= What the task asks =
For every line below, output the text exactly and leave out images.

(Stored items)
◆ ◆ ◆ ◆ ◆ ◆ ◆
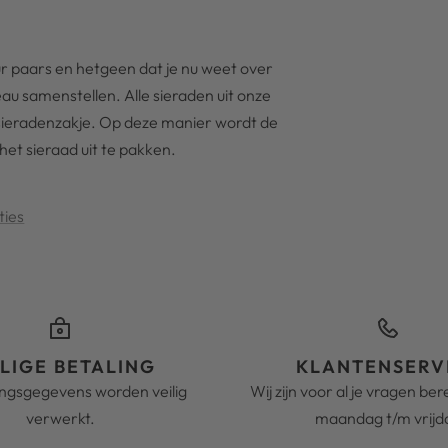
ur paars en hetgeen dat je nu weet over
au samenstellen. Alle sieraden uit onze
 sieradenzakje. Op deze manier wordt de
het sieraad uit te pakken.
ties
ILIGE BETALING
KLANTENSERV
ingsgegevens worden veilig
Wij zijn voor al je vragen be
verwerkt.
maandag t/m vrijd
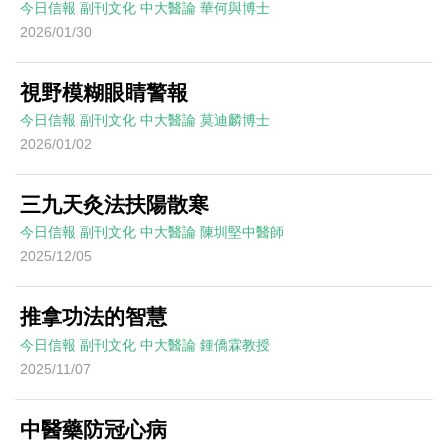
今日信報
副刊文化
中大醫論
華何與博士
2026/01/30
視野模糊眼睛警報
今日信報
副刊文化
中大醫論
莫迪麟博士
2026/01/02
三九天灸法扶陽散寒
今日信報
副刊文化
中大醫論
陳圳堅中醫師
2025/12/05
推拿功法的智慧
今日信報
副刊文化
中大醫論
鍾僑霖教授
2025/11/07
中醫藥防冠心病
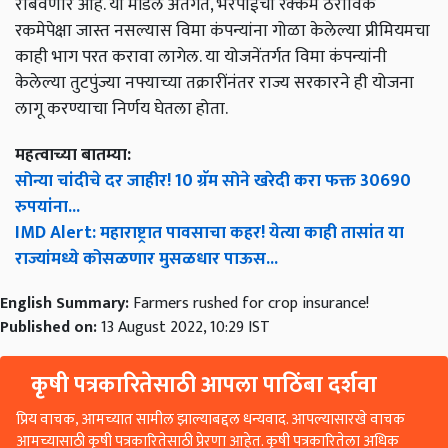
राबवणार आहे. या मॉडेल अंतर्गत, भरपाईची रक्कम ठराविक
रकमेपेक्षा जास्त नसल्यास विमा कंपन्यांना गोळा केलेल्या प्रीमियमचा
काही भाग परत करावा लागेल. या योजनेंतर्गत विमा कंपन्यांनी
केलेल्या तुटपुंज्या नफ्याच्या तक्रारींनंतर राज्य सरकारने ही योजना
लागू करण्याचा निर्णय घेतला होता.
महत्वाच्या बातम्या:
सोन्या चांदीचे दर जाहीर! 10 ग्रॅम सोने खरेदी करा फक्त 30690
रुपयांना...
IMD Alert: महाराष्ट्रात पावसाचा कहर! येत्या काही तासांत या
राज्यांमध्ये कोसळणार मुसळधार पाऊस...
English Summary:
Farmers rushed for crop insurance!
Published on:
13 August 2022, 10:29 IST
कृषी पत्रकारितेसाठी आपला पाठिंबा दर्शवा
प्रिय वाचक, आमच्यात सामील झाल्याबद्दल धन्यवाद. आपल्यासारखे वाचक
आमच्यासाठी कृषी पत्रकारितेसाठी प्रेरणा आहेत. कृषी पत्रकारितेला अधिक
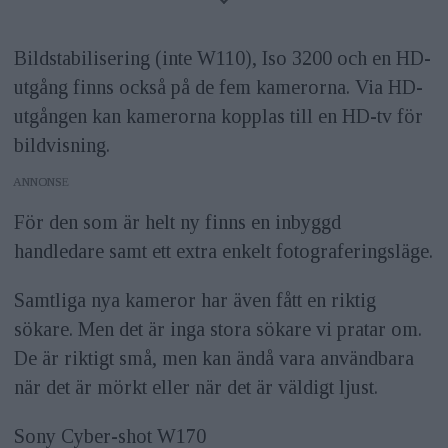
Bildstabilisering (inte W110), Iso 3200 och en HD-
utgång finns också på de fem kamerorna. Via HD-
utgången kan kamerorna kopplas till en HD-tv för
bildvisning.
ANNONS
För den som är helt ny finns en inbyggd
handledare samt ett extra enkelt fotograferingsläge.
Samtliga nya kameror har även fått en riktig
sökare. Men det är inga stora sökare vi pratar om.
De är riktigt små, men kan ändå vara användbara
när det är mörkt eller när det är väldigt ljust.
Sony Cyber-shot W170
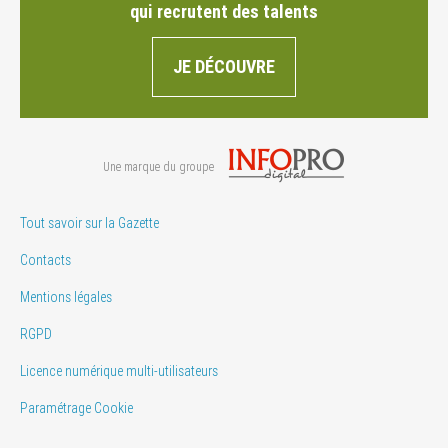
qui recrutent des talents
JE DÉCOUVRE
Une marque du groupe
Tout savoir sur la Gazette
Contacts
Mentions légales
RGPD
Licence numérique multi-utilisateurs
Paramétrage Cookie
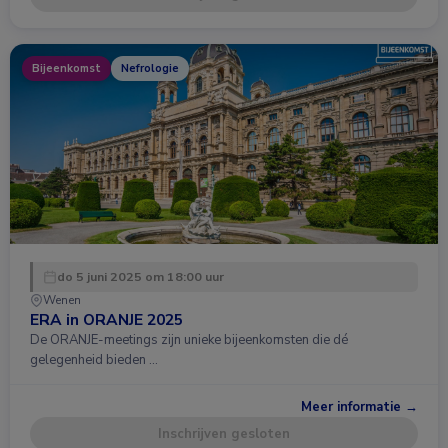
Bijeenkomst
Nefrologie
do 5 juni 2025 om 18:00 uur
Wenen
ERA in ORANJE 2025
De ORANJE-meetings zijn unieke bijeenkomsten die dé
gelegenheid bieden …
Meer informatie →
Inschrijven gesloten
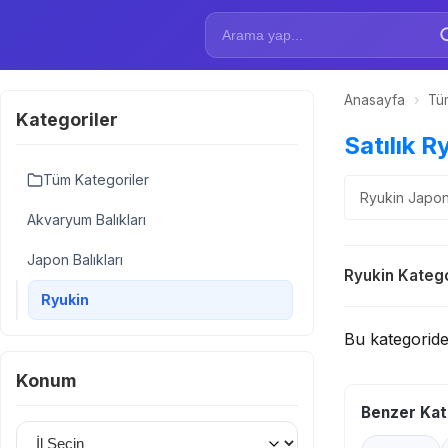
Anasayfa
›
Tüm
Kategoriler
Satılık Ry
Tüm Kategoriler
Ryukin Japon 
Akvaryum Balıkları
Japon Balıkları
Ryukin Katego
Ryukin
Bu kategorid
Konum
Benzer Kat
İl Seçin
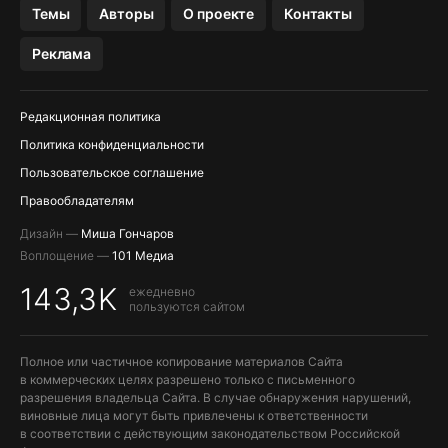
Темы
Авторы
О проекте
Контакты
МЕССЕНДЖЕРЫ KAKAOTALK, B…
Реклама
ПОПОЛНЕНИЕ APPLE ID
Редакционная политика
Политика конфиденциальности
Пользовательское соглашение
Правообладателям
Дизайн —
Миша Гончаров
Воплощение —
101 Медиа
143,3K
ежедневно
пользуются сайтом
Полное или частичное копирование материалов Сайта
в коммерческих целях разрешено только с письменного
разрешения владельца Сайта. В случае обнаружения нарушений,
виновные лица могут быть привлечены к ответственности
в соответствии с действующим законодательством Российской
◆ ◆ ◆ ◆ ◆ ◆ ◆
= Task answer =
ur paars en hetgeen dat je nu weet over
au samenstellen. Alle sieraden uit onze
 sieradenzakje. Op deze manier wordt de
het sieraad uit te pakken.
ties
ILIGE BETALING
KLANTENSERV
ingsgegevens worden veilig
Wij zijn voor al je vragen be
verwerkt.
maandag t/m vrijd
今日信報
副刊文化
中大醫論
華何與博士
2026/01/30
視野模糊眼睛警報
今日信報
副刊文化
中大醫論
莫迪麟博士
2026/01/02
三九天灸法扶陽散寒
今日信報
副刊文化
中大醫論
陳圳堅中醫師
2025/12/05
推拿功法的智慧
今日信報
副刊文化
中大醫論
鍾僑霖教授
2025/11/07
中醫藥防冠心病
राबवणार आहे. या मॉडेल अंतर्गत, भरपाईची रक्कम ठराविक
रकमेपेक्षा जास्त नसल्यास विमा कंपन्यांना गोळा केलेल्या प्रीमियमचा
काही भाग परत करावा लागेल. या योजनेंतर्गत विमा कंपन्यांनी
केलेल्या तुटपुंज्या नफ्याच्या तक्रारींनंतर राज्य सरकारने ही योजना
लागू करण्याचा निर्णय घेतला होता.
महत्वाच्या बातम्या:
सोन्या चांदीचे दर जाहीर! 10 ग्रॅम सोने खरेदी करा फक्त 30690
रुपयांना...
IMD Alert: महाराष्ट्रात पावसाचा कहर! येत्या काही तासांत या
राज्यांमध्ये कोसळणार मुसळधार पाऊस...
English Summary:
Farmers rushed for crop insurance!
Published on:
13 August 2022, 10:29 IST
कृषी पत्रकारितेसाठी आपला पाठिंबा दर्शवा
प्रिय वाचक, आमच्यात सामील झाल्याबद्दल धन्यवाद. आपल्यासारखे वाचक
आमच्यासाठी कृषी पत्रकारितेसाठी प्रेरणा आहेत. कृषी पत्रकारितेला अधिक
Bildstabilisering (inte W110), Iso 3200 och en HD-
utgång finns också på de fem kamerorna. Via HD-
utgången kan kamerorna kopplas till en HD-tv för
bildvisning.
ANNONS
För den som är helt ny finns en inbyggd
handledare samt ett extra enkelt fotograferingsläge.
Samtliga nya kameror har även fått en riktig
sökare. Men det är inga stora sökare vi pratar om.
De är riktigt små, men kan ändå vara användbara
när det är mörkt eller när det är väldigt ljust.
Sony Cyber-shot W170
qui recrutent des talents
JE DÉCOUVRE
Une marque du groupe
Tout savoir sur la Gazette
Contacts
Mentions légales
RGPD
Licence numérique multi-utilisateurs
Paramétrage Cookie
Bijeenkomst
Nefrologie
do 5 juni 2025 om 18:00 uur
Wenen
ERA in ORANJE 2025
De ORANJE-meetings zijn unieke bijeenkomsten die dé
gelegenheid bieden …
Meer informatie →
Inschrijven gesloten
Anasayfa
›
Tüm
Kategoriler
Satılık Ry
Tüm Kategoriler
Ryukin Japon 
Akvaryum Balıkları
Japon Balıkları
Ryukin Katego
Ryukin
Bu kategorid
Konum
Benzer Kat
İl Seçin
Темы
Авторы
О проекте
Контакты
МЕССЕНДЖЕРЫ KAKAOTALK, B…
Реклама
ПОПОЛНЕНИЕ APPLE ID
Редакционная политика
Политика конфиденциальности
Пользовательское соглашение
Правообладателям
Дизайн —
Миша Гончаров
Воплощение —
101 Медиа
143,3K
ежедневно
пользуются сайтом
Полное или частичное копирование материалов Сайта
в коммерческих целях разрешено только с письменного
разрешения владельца Сайта. В случае обнаружения нарушений,
виновные лица могут быть привлечены к ответственности
в соответствии с действующим законодательством Российской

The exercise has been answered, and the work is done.